Using third-party risk management to address emerging threats: Experts say that relationships between organizations and their third parties are becoming more complicated. Fourth-party relationships, increased access to private data and privileged networks, and partnerships with immature vendors create new risks for organizations who continue to broaden their vendor inventory to outsource key products and services. These threats can create severe risks for organizations, if left unmanaged. Third-party risk management activities are critical to maintain your organization’s reputation, operations, and financials. Experts suggest using ongoing monitoring and thorough risk assessments to ensure that you can identify and address any risks that could threaten your organization’s security, compliance, or trust in your vendors.

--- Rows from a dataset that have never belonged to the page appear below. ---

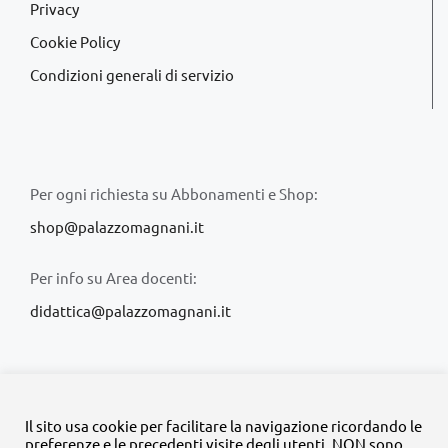
Privacy
Cookie Policy
Condizioni generali di servizio
Per ogni richiesta su Abbonamenti e Shop:
shop@palazzomagnani.it
Per info su Area docenti:
didattica@palazzomagnani.it
Il sito usa cookie per facilitare la navigazione ricordando le
preferenze e le precedenti visite degli utenti. NON sono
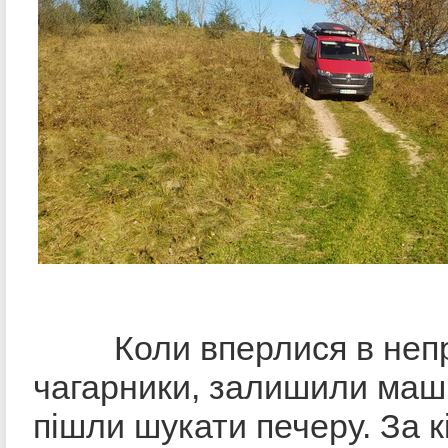
Коли вперлися в непр
чагарники, залишили машин
пішли шукати печеру. За к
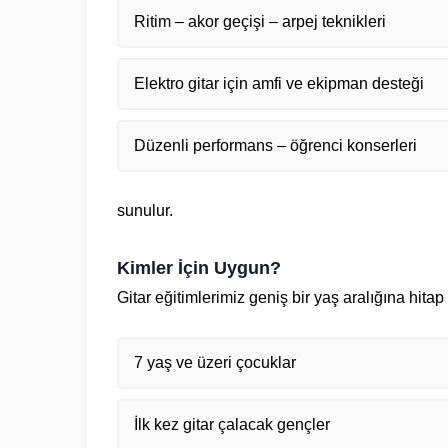
Ritim – akor geçişi – arpej teknikleri
Elektro gitar için amfi ve ekipman desteği
Düzenli performans – öğrenci konserleri
sunulur.
Kimler İçin Uygun?
Gitar eğitimlerimiz geniş bir yaş aralığına hitap
7 yaş ve üzeri çocuklar
İlk kez gitar çalacak gençler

FTC is urged to regulate health apps and preserve data privacy: The College of Healthcare Information Management Executives (CHIME) has urged the FTC to begin overseeing health apps and to hold them accountable for misusing consumer data. Experts with CHIME have called to the FTC’s authority to regulate health information as its governance will preserve data privacy and hold malicious actors accountable if they're found engaging in dubious practices.

Third-party data breaches threaten healthcare organizations: As many healthcare organizations have expressed their concerns over the increasing number of third-party data breaches targeting the industry, it’s imperative for these organizations to strengthen their cybersecurity and third-party risk management strategies. Third-party risk management activities are key to identifying and mitigating the risks that can threaten your organization’s data privacy and security. To defend your organization and customers from malicious actors, your third-party risk management team should communicate your third-party risk management policies and requirements with your vendors, implement business continuity and disaster recovery plans, and integrate cyber insurance and controls, especially when dealing with critical or high-risk vendors.

Understanding the risks in bank-fintech relationships: Over the past several weeks, we’ve covered comments surrounding the OCC’s increased scrutiny of bank-fintech relationships. As banking-as-a-service (BaaS) continues to grow, lawmakers have turned their focus to understanding the best ways to regulate these partnerships. Questions concerning who holds responsibility following potential incidents, the best ways to protect customers, and how to preserve data privacy will need to be answered soon, especially as the BaaS model is projected to grow exponentially over the next several years. Banks should look towards third-party risk management best practices to mitigate potential risks and stay updated on emerging regulations to ensure that their fintech partners comply.